Records supplied |
>>>>>
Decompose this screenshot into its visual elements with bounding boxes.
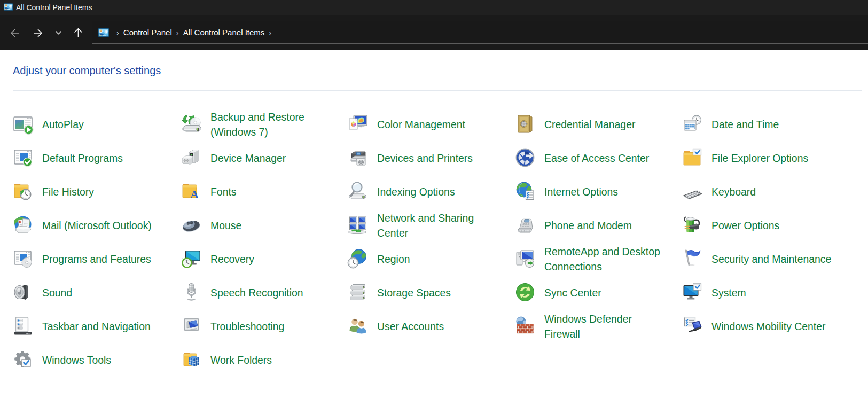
svg-text:A: A bbox=[190, 188, 199, 201]
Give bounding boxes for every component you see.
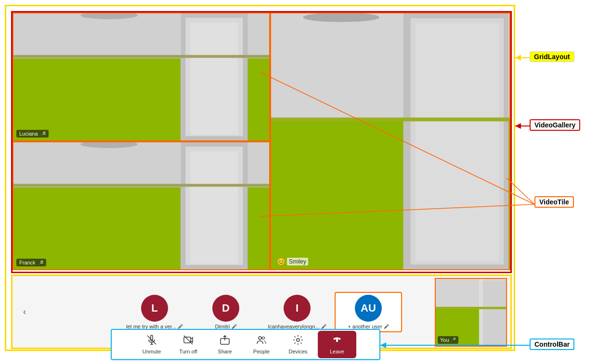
grid-layout: Luciana 🎤̶ Franck: [5, 5, 515, 351]
strip-name-au: + another user 🎤: [348, 324, 389, 329]
mic-off-l: 🎤: [178, 324, 183, 329]
annotation-video-gallery: VideoGallery: [530, 119, 580, 131]
svg-rect-32: [436, 307, 507, 309]
video-tile-smiley: 😊 Smiley: [270, 13, 510, 270]
mic-off-au: 🎤: [384, 324, 389, 329]
video-gallery: Luciana 🎤̶ Franck: [11, 11, 512, 273]
mic-off-i: 🎤: [321, 324, 326, 329]
strip-name-d: Dimitri 🎤: [215, 324, 236, 329]
avatar-d: D: [212, 295, 239, 322]
unmute-label: Unmute: [143, 349, 161, 354]
leave-icon: [332, 335, 342, 348]
unmute-button[interactable]: Unmute: [135, 333, 169, 356]
turnoff-icon: [183, 335, 194, 348]
svg-point-40: [259, 337, 261, 339]
leave-label: Leave: [330, 349, 344, 354]
svg-rect-15: [190, 151, 238, 264]
annotation-video-tile: VideoTile: [534, 196, 574, 208]
share-label: Share: [218, 349, 232, 354]
video-tile-franck: Franck 🎤̶: [13, 141, 270, 270]
you-label: You 🎤: [438, 336, 458, 344]
share-icon: [220, 335, 230, 348]
franck-name: Franck: [19, 260, 36, 265]
share-button[interactable]: Share: [208, 333, 242, 356]
devices-label: Devices: [288, 349, 307, 354]
svg-point-41: [262, 337, 265, 339]
people-label: People: [253, 349, 270, 354]
strip-name-l: let me try with a ver... 🎤: [126, 324, 183, 329]
franck-label: Franck 🎤̶: [16, 259, 46, 266]
luciana-label: Luciana 🎤̶: [16, 130, 49, 138]
you-mic-icon: 🎤: [451, 338, 456, 342]
turnoff-button[interactable]: Turn off: [171, 333, 205, 356]
strip-tile-au[interactable]: AU + another user 🎤: [335, 292, 402, 332]
smiley-name: Smiley: [287, 258, 308, 265]
strip-tile-d[interactable]: D Dimitri 🎤: [192, 295, 260, 329]
svg-rect-43: [336, 339, 338, 342]
luciana-mic-icon: 🎤̶: [40, 131, 46, 137]
avatar-au: AU: [355, 295, 382, 322]
svg-rect-6: [190, 23, 238, 135]
devices-icon: [293, 335, 303, 348]
leave-button[interactable]: Leave: [318, 331, 356, 358]
control-bar: Unmute Turn off Share: [111, 329, 380, 360]
svg-rect-31: [483, 281, 506, 345]
devices-button[interactable]: Devices: [281, 333, 315, 356]
strip-tiles: L let me try with a ver... 🎤 D Dimitri 🎤…: [32, 292, 491, 332]
svg-rect-37: [184, 337, 191, 343]
svg-rect-16: [13, 184, 269, 187]
strip-tile-i[interactable]: I Icanhaveaverylongn... 🎤: [263, 295, 331, 329]
people-icon: [256, 335, 267, 348]
annotation-control-bar: ControlBar: [530, 339, 574, 350]
people-button[interactable]: People: [245, 333, 278, 356]
svg-rect-24: [416, 23, 499, 262]
turnoff-label: Turn off: [179, 349, 197, 354]
franck-mic-icon: 🎤̶: [38, 260, 43, 265]
luciana-name: Luciana: [19, 131, 38, 137]
strip-tile-l[interactable]: L let me try with a ver... 🎤: [121, 295, 188, 329]
you-tile: You 🎤: [435, 278, 507, 347]
svg-rect-7: [13, 55, 269, 58]
strip-left-arrow[interactable]: ‹: [17, 302, 32, 322]
avatar-i: I: [284, 295, 311, 322]
svg-rect-25: [271, 117, 509, 121]
unmute-icon: [146, 335, 157, 348]
video-tile-luciana: Luciana 🎤̶: [13, 13, 270, 141]
svg-point-42: [297, 339, 299, 341]
mic-off-d: 🎤: [232, 324, 237, 329]
svg-rect-30: [479, 279, 483, 347]
strip-name-i: Icanhaveaverylongn... 🎤: [268, 324, 326, 329]
smiley-label: 😊 Smiley: [274, 257, 311, 266]
avatar-l: L: [141, 295, 168, 322]
annotation-grid-layout: GridLayout: [530, 51, 574, 62]
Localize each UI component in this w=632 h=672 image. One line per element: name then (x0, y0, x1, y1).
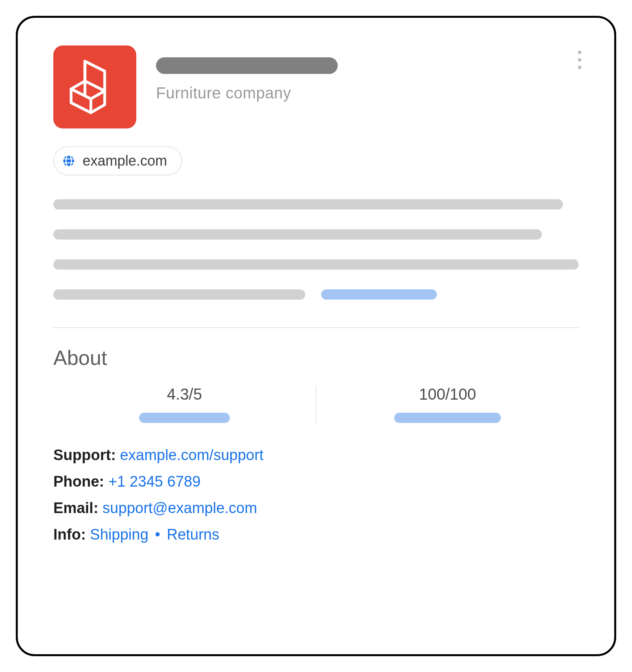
website-chip[interactable]: example.com (53, 146, 182, 176)
info-label: Info: (53, 526, 90, 543)
support-row: Support: example.com/support (53, 447, 579, 464)
returns-link[interactable]: Returns (167, 526, 219, 543)
text-placeholder (53, 259, 579, 270)
phone-row: Phone: +1 2345 6789 (53, 473, 579, 490)
section-divider (53, 327, 579, 328)
separator-bullet: • (149, 526, 167, 543)
business-name-placeholder (156, 57, 338, 74)
support-label: Support: (53, 447, 120, 463)
text-placeholder-row (53, 289, 579, 300)
info-row: Info: Shipping • Returns (53, 526, 579, 543)
globe-icon (62, 154, 75, 168)
about-heading: About (53, 346, 579, 370)
score-value: 100/100 (419, 385, 476, 403)
more-options-button[interactable] (575, 47, 585, 72)
stats-row: 4.3/5 100/100 (53, 385, 579, 423)
phone-link[interactable]: +1 2345 6789 (108, 473, 201, 490)
knowledge-panel-card: Furniture company example.com About 4.3/… (16, 16, 616, 656)
shipping-link[interactable]: Shipping (90, 526, 149, 543)
chair-icon (69, 57, 120, 117)
score-label-placeholder[interactable] (394, 413, 501, 423)
business-logo (53, 45, 136, 128)
rating-value: 4.3/5 (167, 385, 202, 403)
phone-label: Phone: (53, 473, 108, 490)
description-placeholders (53, 199, 579, 300)
text-placeholder (53, 199, 563, 210)
email-link[interactable]: support@example.com (103, 500, 257, 516)
email-label: Email: (53, 500, 103, 516)
email-row: Email: support@example.com (53, 500, 579, 517)
support-link[interactable]: example.com/support (120, 447, 263, 463)
header-section: Furniture company (53, 45, 579, 128)
title-block: Furniture company (156, 45, 579, 102)
rating-label-placeholder[interactable] (139, 413, 230, 423)
text-placeholder (53, 289, 305, 300)
website-url: example.com (83, 153, 167, 169)
score-stat: 100/100 (316, 385, 579, 423)
text-placeholder (53, 229, 542, 240)
link-placeholder[interactable] (321, 289, 437, 300)
contact-list: Support: example.com/support Phone: +1 2… (53, 447, 579, 543)
rating-stat: 4.3/5 (53, 385, 316, 423)
business-category: Furniture company (156, 84, 579, 102)
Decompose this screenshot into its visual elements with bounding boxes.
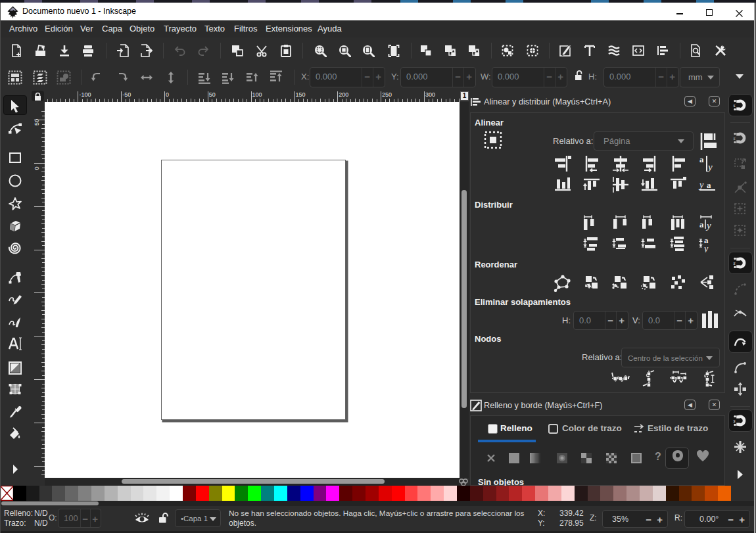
svg-text:y: y — [703, 244, 709, 252]
svg-text:y: y — [698, 180, 704, 190]
svg-text:a: a — [707, 180, 711, 190]
svg-text:a: a — [699, 154, 704, 164]
svg-text:s: s — [734, 418, 736, 424]
svg-text:a: a — [699, 220, 704, 229]
svg-text:y: y — [707, 162, 713, 172]
svg-text:s: s — [734, 103, 736, 108]
svg-text:s: s — [734, 135, 736, 141]
svg-text:s: s — [734, 260, 736, 266]
svg-text:y: y — [705, 220, 711, 231]
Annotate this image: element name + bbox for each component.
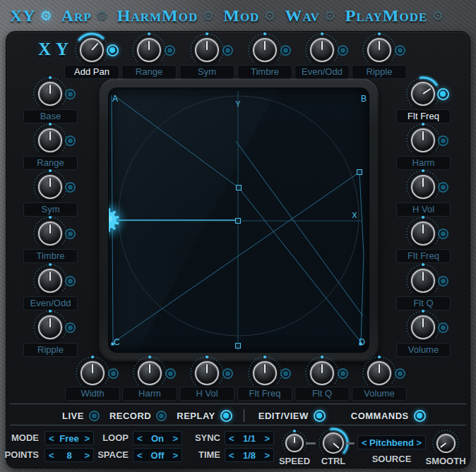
led-dot <box>441 185 446 190</box>
field-value[interactable]: 1/1 <box>234 433 265 444</box>
stepper-left-arrow[interactable]: < <box>362 437 367 448</box>
path-point[interactable] <box>237 186 242 190</box>
led-ripple[interactable] <box>395 45 405 56</box>
transport-record[interactable]: RECORD <box>109 411 167 421</box>
stepper-right-arrow[interactable]: > <box>264 450 270 461</box>
stepper-left-arrow[interactable]: < <box>229 433 234 444</box>
view-edit-view[interactable]: EDIT/VIEW <box>258 410 326 422</box>
path-point[interactable] <box>236 344 241 349</box>
knob-cap <box>411 82 435 106</box>
led-flt-freq[interactable] <box>438 229 448 239</box>
led-flt-freq[interactable] <box>280 368 291 379</box>
led-timbre[interactable] <box>280 45 291 56</box>
label-add-pan[interactable]: Add Pan <box>64 65 119 79</box>
label-flt-q[interactable]: Flt Q <box>294 387 350 401</box>
stepper-left-arrow[interactable]: < <box>137 433 143 444</box>
nav-tab-label: Wav <box>285 6 319 25</box>
field-value[interactable]: On <box>143 433 173 444</box>
led-harm[interactable] <box>165 368 176 379</box>
label-ripple[interactable]: Ripple <box>352 65 407 79</box>
transport-replay[interactable]: REPLAY <box>177 410 232 422</box>
nav-tab-xy[interactable]: XY⚙ <box>10 6 52 25</box>
nav-tab-harmmod[interactable]: HarmMod⚙ <box>117 6 214 25</box>
gear-icon[interactable]: ⚙ <box>40 9 52 23</box>
knob-cap <box>367 38 391 62</box>
field-value[interactable]: Pitchbend <box>367 437 417 448</box>
led-base[interactable] <box>65 89 76 99</box>
led-h-vol[interactable] <box>438 182 448 193</box>
led-volume[interactable] <box>438 322 448 333</box>
nav-tab-wav[interactable]: Wav⚙ <box>285 6 335 25</box>
label-volume[interactable]: Volume <box>352 387 407 401</box>
transport-led[interactable] <box>89 411 100 421</box>
knob-cap <box>436 434 456 453</box>
led-dot <box>68 92 73 97</box>
led-sym[interactable] <box>65 182 76 193</box>
transport-led[interactable] <box>156 411 167 421</box>
led-volume[interactable] <box>395 368 405 379</box>
label-range[interactable]: Range <box>121 65 177 79</box>
gear-icon[interactable]: ⚙ <box>96 9 108 23</box>
nav-tab-arp[interactable]: Arp⚙ <box>61 6 108 25</box>
led-flt-q[interactable] <box>438 276 448 286</box>
label-volume[interactable]: Volume <box>396 343 451 357</box>
stepper-left-arrow[interactable]: < <box>49 450 54 461</box>
xy-pad[interactable]: A B C D Y X <box>108 87 369 353</box>
label-width[interactable]: Width <box>65 387 120 401</box>
led-dot <box>68 325 73 330</box>
label-ripple[interactable]: Ripple <box>23 343 78 357</box>
label-h-vol[interactable]: H Vol <box>179 387 234 401</box>
gear-icon[interactable]: ⚙ <box>202 9 214 23</box>
label-harm[interactable]: Harm <box>122 387 177 401</box>
led-width[interactable] <box>108 368 119 379</box>
stepper-left-arrow[interactable]: < <box>137 450 143 461</box>
gear-icon[interactable]: ⚙ <box>263 9 275 23</box>
led-even-odd[interactable] <box>65 276 76 286</box>
led-flt-freq[interactable] <box>437 88 449 100</box>
stepper-left-arrow[interactable]: < <box>49 433 54 444</box>
stepper-left-arrow[interactable]: < <box>229 450 234 461</box>
stepper-right-arrow[interactable]: > <box>416 437 422 448</box>
nav-tab-playmode[interactable]: PlayMode⚙ <box>345 6 444 25</box>
gear-icon[interactable]: ⚙ <box>324 9 336 23</box>
led-flt-q[interactable] <box>338 368 348 379</box>
field-value[interactable]: Off <box>143 450 173 461</box>
led-dot <box>111 371 116 376</box>
label-sym[interactable]: Sym <box>179 65 234 79</box>
view-led[interactable] <box>314 410 326 422</box>
view-led[interactable] <box>414 410 426 422</box>
path-point[interactable] <box>357 170 362 175</box>
label-timbre[interactable]: Timbre <box>237 65 292 79</box>
transport-led[interactable] <box>220 410 232 422</box>
gear-icon[interactable]: ⚙ <box>432 9 444 23</box>
transport-bar: LIVERECORDREPLAYEDIT/VIEWCOMMANDS <box>62 408 426 423</box>
field-sync[interactable]: <1/1> <box>225 431 274 445</box>
knob-pointer <box>379 364 380 373</box>
nav-tab-mod[interactable]: Mod⚙ <box>223 6 275 25</box>
field-time[interactable]: <1/8> <box>225 448 274 462</box>
transport-label: LIVE <box>62 411 84 421</box>
transport-live[interactable]: LIVE <box>62 411 100 421</box>
led-add-pan[interactable] <box>107 44 119 56</box>
led-ripple[interactable] <box>65 322 76 333</box>
label-even-odd[interactable]: Even/Odd <box>294 65 350 79</box>
led-h-vol[interactable] <box>222 368 233 379</box>
led-sym[interactable] <box>222 45 233 56</box>
led-range[interactable] <box>165 45 175 56</box>
led-even-odd[interactable] <box>338 45 348 56</box>
knob-pointer <box>379 41 380 50</box>
knob-pointer <box>206 364 208 373</box>
field-value[interactable]: 1/8 <box>234 450 265 461</box>
led-range[interactable] <box>65 135 76 146</box>
path-point[interactable] <box>236 219 241 224</box>
field-source[interactable]: <Pitchbend> <box>357 435 426 449</box>
led-dot <box>225 48 230 53</box>
setting-label-points: POINTS <box>0 448 39 462</box>
view-commands[interactable]: COMMANDS <box>351 410 426 422</box>
nav-tab-label: HarmMod <box>117 6 198 25</box>
label-flt-freq[interactable]: Flt Freq <box>237 387 292 401</box>
led-timbre[interactable] <box>65 229 76 239</box>
knob-cap <box>81 361 105 385</box>
stepper-right-arrow[interactable]: > <box>264 433 270 444</box>
led-harm[interactable] <box>438 135 448 146</box>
<<<<<
What is required | Read through the data and copy every line where "width" shows up.

Written response |
label-width[interactable]: Width <box>65 387 120 401</box>
led-width[interactable] <box>108 368 119 379</box>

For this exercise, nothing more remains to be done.